> [ASSIGNED TASK]
A word-for-word copy of the data is what's wanted, with no pictures.

+ + + +

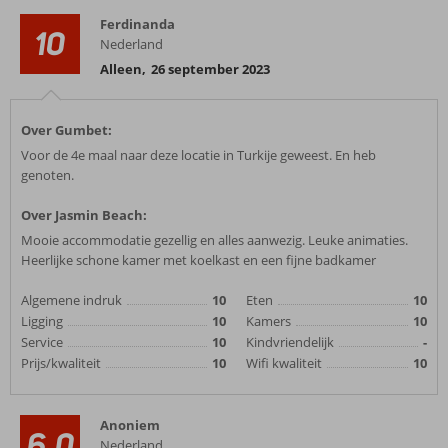
Ferdinanda
10
Nederland
Alleen
,
26 september 2023
Over Gumbet:
Voor de 4e maal naar deze locatie in Turkije geweest. En heb
genoten.
Over Jasmin Beach:
Mooie accommodatie gezellig en alles aanwezig. Leuke animaties.
Heerlijke schone kamer met koelkast en een fijne badkamer
Algemene indruk
10
Eten
10
Ligging
10
Kamers
10
Service
10
Kindvriendelijk
-
Prijs/kwaliteit
10
Wifi kwaliteit
10
Anoniem
6,0
Nederland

+ + + +

> [EXPECTED ANSWER]
Ferdinanda
10
Nederland
Alleen
,
26 september 2023
Over Gumbet:
Voor de 4e maal naar deze locatie in Turkije geweest. En heb
genoten.
Over Jasmin Beach:
Mooie accommodatie gezellig en alles aanwezig. Leuke animaties.
Heerlijke schone kamer met koelkast en een fijne badkamer
Algemene indruk
10
Eten
10
Ligging
10
Kamers
10
Service
10
Kindvriendelijk
-
Prijs/kwaliteit
10
Wifi kwaliteit
10
Anoniem
6,0
Nederland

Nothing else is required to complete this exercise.